When you mark a repeating task as done, Notebooks assigns it the new due date, but it also creates a duplicate of the task, adds the current time stamp to the duplicate’s title and marks it as done. This way, Notebooks creates a log of completed tasks for later reference.

Mix Tasks and Regular Documents

Sometimes it can be useful to keep certain items in a task list as regular documents rather than as tasks. These documents might serve as a project overview, detailed documentation, or a space to jot down ideas without immediately converting them into tasks. By leveraging Notebooks’ ability to automatically extract tasks from written text, these documents could serve as the base for quickly generating new tasks that are relevant to the current project. This approach allows you to maintain a clear distinction between actionable items and supporting information, all within the same task list.

To display a task as regular document, use any of these options:

  • Open the task’s info and turn off the switch Show as Task.
  • Tap and hold or right-click a task in the list and turn off the option Show as Tasks.
  • In a task’s action menu, turn off the option Show as Task.

Notebooks now treats this item as a regular document: there is no task icon, not due date, the item does not count as open or due task.
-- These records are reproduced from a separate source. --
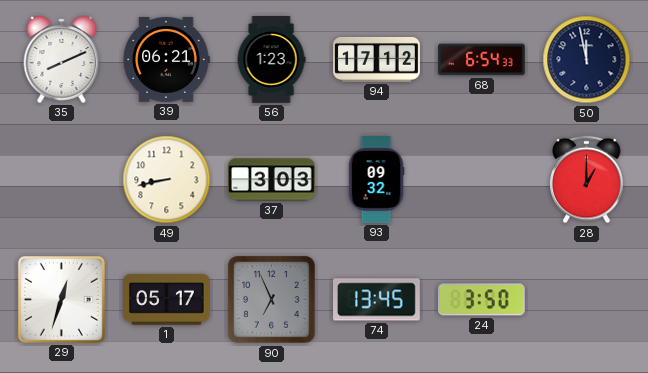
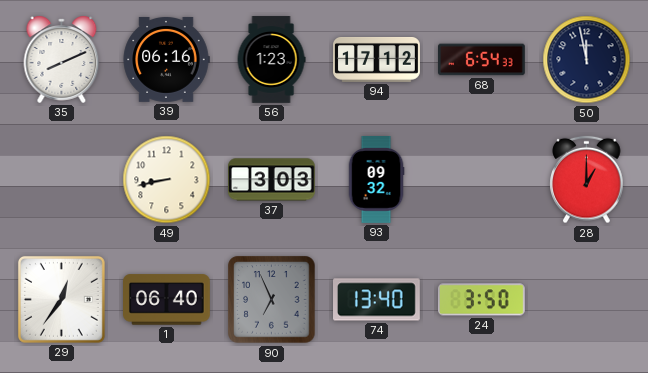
39: 06:21 -> 06:16
29: 12:33 -> 12:36
1: 05:17 -> 06:40
74: 13:45 -> 13:40
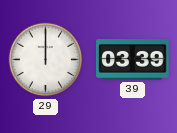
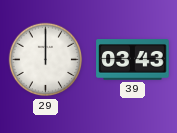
39: 03:39 -> 03:43
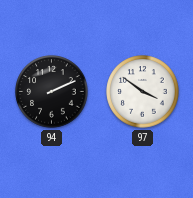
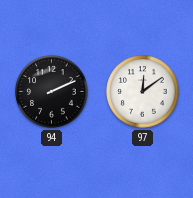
97: 3:51 -> 12:09
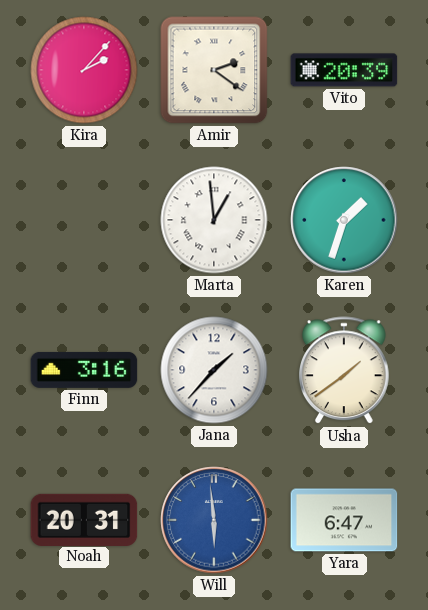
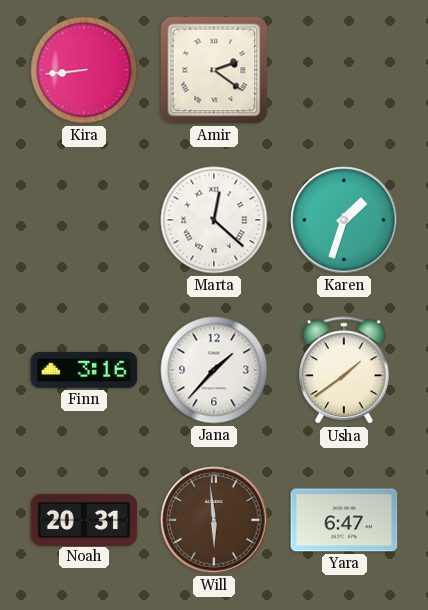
Kira: 2:07 -> 8:44
Vito: 20:39 -> none
Marta: 12:59 -> 12:22
Will dial: blue -> brown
The setting of this switch has no influence on the document itself, because tasks are always stored as regular documents.

While you can display items as documents in a task lists, you cannot display items as task in regular books.

Hide Done Tasks

When sorting a task list by task stateNotebooks moves done and cancelled tasks to the bottom of the list to help you maintain a clear view of what still needs to be done.

When sorting the list by title or date, however, open and done tasks appear mixed up, which may make it difficult to see what is next. To enhance clarity and productivity, Notebooks provides an option to hide done tasks from the list.

  • In Notebooks‘ Settings > Tasks, toggle the switch Hide done tasks.
  • On your iPhone or iPad, open the title menu (the menu you reach by tapping the current book’s title) and choose Hide Done Tasks.
  • On your Mac, click the ••• button in a task list’s header and choose Hide Done Tasks

With done tasks hidden, Notebooks skips them from the list to reduce visual clutter, but you see the number of done tasks at the top of the list.

Reset All Tasks 

Some of your task lists may contain one-off projects, but others may consist of recurring tasks that you want to reset regularly. For the latter, an option to reset all tasks at once can be incredibly convenient, as it allows you to quickly clear the list and prepare it for the next cycle. Let’s look at a few examples:

  1. Recurring Projects: If you manage projects that repeat periodically (e.g., weekly reports, event planning, or routine maintenance tasks), being able to reset all tasks allows you to quickly prepare for the next cycle without having to manually recreate each task.
  2. Quick Re-evaluation: Sometimes, after completing a set of tasks, you might want to revisit them to ensure everything was done correctly or to review them in a different context. Resetting tasks lets you go through them again as if they were new, offering a fresh perspective.
  3. Training or Practice: If you use task lists for training purposes or for practicing a routine, resetting all tasks lets you start from scratch each time, which is particularly useful for learning or rehearsal.
  4. Resetting After an Interruption: If you’re interrupted during a task cycle or need to restart a project due to changes in priorities, resetting the tasks can help you start fresh without the clutter of previously completed tasks.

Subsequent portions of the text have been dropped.